するとタイマーICの出力が一定時間Highになり、それによってリレーがONするといったしくみである。

 ところがこの回路では少しばかり都合が悪い。
タイマーICの出力がいったんHighになると、その間に入力された検出信号は無効になってしまい、次に有効になるのは、出力がLoにもどった後である。(下図)
つまり、人が近づいてライトが点灯しても、一定時間がたつと必ず消えてしまい、またすぐ点灯するといった動作になってしまう。
近くにいる時には、常に点灯したままになってほしいのである。
 最初に紹介した赤外線検出ライトも同じような動作をする。おそらく回路が同じなのだろう。
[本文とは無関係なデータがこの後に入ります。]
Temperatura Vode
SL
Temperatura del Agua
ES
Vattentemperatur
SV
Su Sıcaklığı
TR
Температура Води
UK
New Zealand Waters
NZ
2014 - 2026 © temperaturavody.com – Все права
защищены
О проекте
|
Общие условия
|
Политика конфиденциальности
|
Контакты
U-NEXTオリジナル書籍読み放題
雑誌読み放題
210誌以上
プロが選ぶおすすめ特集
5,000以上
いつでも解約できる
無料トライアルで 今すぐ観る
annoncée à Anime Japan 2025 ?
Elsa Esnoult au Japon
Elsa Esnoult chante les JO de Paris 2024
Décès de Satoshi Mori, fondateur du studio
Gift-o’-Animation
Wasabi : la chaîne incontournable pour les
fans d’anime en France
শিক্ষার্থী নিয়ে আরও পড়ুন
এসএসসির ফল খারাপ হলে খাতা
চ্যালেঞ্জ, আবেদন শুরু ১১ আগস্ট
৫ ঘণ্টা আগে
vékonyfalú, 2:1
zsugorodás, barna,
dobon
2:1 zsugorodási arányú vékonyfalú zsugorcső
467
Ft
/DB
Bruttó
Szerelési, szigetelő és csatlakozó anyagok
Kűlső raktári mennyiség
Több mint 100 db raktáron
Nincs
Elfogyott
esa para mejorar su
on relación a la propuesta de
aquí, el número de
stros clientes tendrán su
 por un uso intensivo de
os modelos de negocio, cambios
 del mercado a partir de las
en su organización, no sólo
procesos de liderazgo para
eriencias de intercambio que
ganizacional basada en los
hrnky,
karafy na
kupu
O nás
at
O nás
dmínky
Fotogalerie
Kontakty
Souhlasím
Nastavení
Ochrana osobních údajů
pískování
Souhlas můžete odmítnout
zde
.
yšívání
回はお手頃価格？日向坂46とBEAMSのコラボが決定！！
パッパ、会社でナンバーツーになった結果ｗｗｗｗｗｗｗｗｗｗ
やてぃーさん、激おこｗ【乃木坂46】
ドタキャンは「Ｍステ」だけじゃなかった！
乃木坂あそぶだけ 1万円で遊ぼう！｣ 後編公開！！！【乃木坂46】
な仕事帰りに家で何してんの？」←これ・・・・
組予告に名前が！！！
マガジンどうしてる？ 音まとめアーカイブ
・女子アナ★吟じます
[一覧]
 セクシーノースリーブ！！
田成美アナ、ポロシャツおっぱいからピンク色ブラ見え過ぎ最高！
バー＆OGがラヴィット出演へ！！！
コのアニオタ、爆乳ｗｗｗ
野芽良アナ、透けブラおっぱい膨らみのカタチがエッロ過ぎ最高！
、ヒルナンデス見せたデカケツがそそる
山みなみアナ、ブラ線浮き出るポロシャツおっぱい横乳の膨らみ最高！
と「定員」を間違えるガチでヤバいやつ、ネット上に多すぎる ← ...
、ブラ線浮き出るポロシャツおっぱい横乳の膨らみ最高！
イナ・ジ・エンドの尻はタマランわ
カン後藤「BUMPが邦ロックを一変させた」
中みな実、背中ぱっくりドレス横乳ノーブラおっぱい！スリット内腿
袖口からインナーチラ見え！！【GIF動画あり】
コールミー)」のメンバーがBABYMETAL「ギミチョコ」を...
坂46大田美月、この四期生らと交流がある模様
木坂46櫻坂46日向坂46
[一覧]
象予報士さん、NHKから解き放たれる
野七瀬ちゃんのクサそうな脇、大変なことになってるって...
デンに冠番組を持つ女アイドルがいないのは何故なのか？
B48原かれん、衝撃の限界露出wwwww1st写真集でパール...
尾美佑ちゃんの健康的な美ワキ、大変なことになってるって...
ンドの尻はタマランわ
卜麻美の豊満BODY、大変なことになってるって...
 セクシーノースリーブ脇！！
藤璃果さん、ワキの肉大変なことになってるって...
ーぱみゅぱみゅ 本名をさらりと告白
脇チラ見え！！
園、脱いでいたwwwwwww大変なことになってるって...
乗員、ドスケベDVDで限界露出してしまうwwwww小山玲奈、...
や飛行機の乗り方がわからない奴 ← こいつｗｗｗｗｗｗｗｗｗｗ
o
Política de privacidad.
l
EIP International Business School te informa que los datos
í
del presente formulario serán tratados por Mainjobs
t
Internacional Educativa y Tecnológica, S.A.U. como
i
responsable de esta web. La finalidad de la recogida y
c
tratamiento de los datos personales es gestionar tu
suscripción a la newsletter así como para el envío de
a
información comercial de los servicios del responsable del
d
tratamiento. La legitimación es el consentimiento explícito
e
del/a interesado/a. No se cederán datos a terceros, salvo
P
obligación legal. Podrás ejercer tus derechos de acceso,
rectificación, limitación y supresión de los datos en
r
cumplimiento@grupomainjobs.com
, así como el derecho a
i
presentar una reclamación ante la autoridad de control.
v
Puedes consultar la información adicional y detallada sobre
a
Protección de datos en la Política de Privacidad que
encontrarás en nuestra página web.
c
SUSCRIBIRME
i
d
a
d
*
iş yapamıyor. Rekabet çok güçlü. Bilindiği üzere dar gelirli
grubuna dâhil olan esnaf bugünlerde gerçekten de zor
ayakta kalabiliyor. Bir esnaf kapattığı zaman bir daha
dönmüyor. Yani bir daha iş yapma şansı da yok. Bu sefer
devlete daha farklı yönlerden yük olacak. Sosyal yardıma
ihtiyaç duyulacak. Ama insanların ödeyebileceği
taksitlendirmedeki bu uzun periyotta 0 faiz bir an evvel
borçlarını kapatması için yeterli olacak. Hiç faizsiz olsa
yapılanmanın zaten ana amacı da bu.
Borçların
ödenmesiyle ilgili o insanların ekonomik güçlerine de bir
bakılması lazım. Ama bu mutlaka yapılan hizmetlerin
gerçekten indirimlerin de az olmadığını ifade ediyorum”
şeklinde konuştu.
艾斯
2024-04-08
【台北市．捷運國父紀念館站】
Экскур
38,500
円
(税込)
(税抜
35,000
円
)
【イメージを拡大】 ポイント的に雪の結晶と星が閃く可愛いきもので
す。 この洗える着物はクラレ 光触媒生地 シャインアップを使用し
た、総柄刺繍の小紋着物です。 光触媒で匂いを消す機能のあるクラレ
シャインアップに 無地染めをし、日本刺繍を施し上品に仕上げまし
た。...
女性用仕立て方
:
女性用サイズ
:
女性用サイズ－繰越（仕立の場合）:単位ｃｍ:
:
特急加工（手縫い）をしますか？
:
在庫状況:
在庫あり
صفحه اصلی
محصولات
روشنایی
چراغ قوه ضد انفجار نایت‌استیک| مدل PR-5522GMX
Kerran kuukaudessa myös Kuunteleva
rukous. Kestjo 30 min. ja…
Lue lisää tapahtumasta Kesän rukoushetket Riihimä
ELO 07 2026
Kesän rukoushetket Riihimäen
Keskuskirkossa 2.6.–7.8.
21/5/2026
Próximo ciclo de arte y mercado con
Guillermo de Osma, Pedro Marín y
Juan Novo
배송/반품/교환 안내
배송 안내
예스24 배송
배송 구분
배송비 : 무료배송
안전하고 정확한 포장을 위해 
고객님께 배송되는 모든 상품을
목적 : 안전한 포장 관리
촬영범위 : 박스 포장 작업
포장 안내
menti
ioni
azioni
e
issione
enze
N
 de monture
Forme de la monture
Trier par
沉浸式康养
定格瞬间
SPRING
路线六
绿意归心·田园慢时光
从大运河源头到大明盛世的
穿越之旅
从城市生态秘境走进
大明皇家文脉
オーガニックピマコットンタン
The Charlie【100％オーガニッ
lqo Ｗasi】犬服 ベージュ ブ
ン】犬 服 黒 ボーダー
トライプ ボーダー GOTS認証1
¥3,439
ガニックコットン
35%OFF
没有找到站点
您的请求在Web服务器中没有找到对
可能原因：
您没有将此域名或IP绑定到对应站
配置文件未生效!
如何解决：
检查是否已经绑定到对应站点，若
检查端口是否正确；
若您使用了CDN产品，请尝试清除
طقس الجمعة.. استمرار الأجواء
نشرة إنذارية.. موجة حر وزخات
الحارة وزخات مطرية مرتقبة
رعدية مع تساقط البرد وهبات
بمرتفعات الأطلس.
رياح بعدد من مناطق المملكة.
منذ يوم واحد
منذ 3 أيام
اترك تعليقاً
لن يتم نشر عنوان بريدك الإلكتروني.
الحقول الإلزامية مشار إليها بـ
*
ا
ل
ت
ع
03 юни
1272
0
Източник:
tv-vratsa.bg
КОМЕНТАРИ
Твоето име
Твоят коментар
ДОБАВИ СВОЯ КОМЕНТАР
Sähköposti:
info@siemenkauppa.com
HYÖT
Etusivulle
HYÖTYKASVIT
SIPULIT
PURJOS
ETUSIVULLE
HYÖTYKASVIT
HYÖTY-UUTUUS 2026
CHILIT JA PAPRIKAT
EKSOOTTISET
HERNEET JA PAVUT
人が近くにいればずっとライトが点灯しているような動作にするには、リレーがONしている間も検出信号を有効にして、そこからまた一定時間ONになるようにすればよい。
(実際のところこのキットでは変化を検出しているので、人が近くにいてもじっとしていれば継続はされないがそれはよしとしよう。)



これをPIC16F84で実現しよう。
マイコンなど使わなくてもできそうだが、動作はプログラムで融通が利くので、その他にも付加機能が付けられる。

というわけで次の機能も搭載しよう。

1.赤外線検出とは関係なくライトを点灯しておくことができる。
2.赤外線検出とは関係なくライトを消灯しておくことができる。
3.ライト消灯設定時、時間経過で自動的に赤外線検出に移行する。

1は人がそばにいなくても点灯しておきたい場合、2は周辺の他の照明を使っているため、点灯する必要がない場合、3はOFF設定のもどし忘れで自動点灯しなくなるのを防止するために必要である。この製作では1時間経過で移行するようにした。

一方、キットの回路には明るさを検出して明るい時は動作させない機能があるが、 実際の使用環境では、全く動作しない方がいいというほど明るい状況というのは 起こり得ないため、この機能はあえてはずした。

回路図

追加回路図は、



製作

ユニバーサル基板に追加回路を製作し、タイマIC部分と置き換えるようにキットに接続する。
また100Vを制御するので、リレーをキットから別実装にする。


製作した様子。

ケースに収めた状態。

動作の様子。キッチンのライトに接続。
キッチンでは、手が濡れていることが多いので、自動的にライトが点灯するととても便利だし、夜中にノドが乾いて水を飲もうとした時など、手さぐりせずすむのである。

余談であるが、当初ケースは透明で、実装まる見えのいかにも電子工作キットだったのであるが、キッチンのフンイキを壊さない見栄えにしてくれというおくさんの要望により、白く着色したワケであった。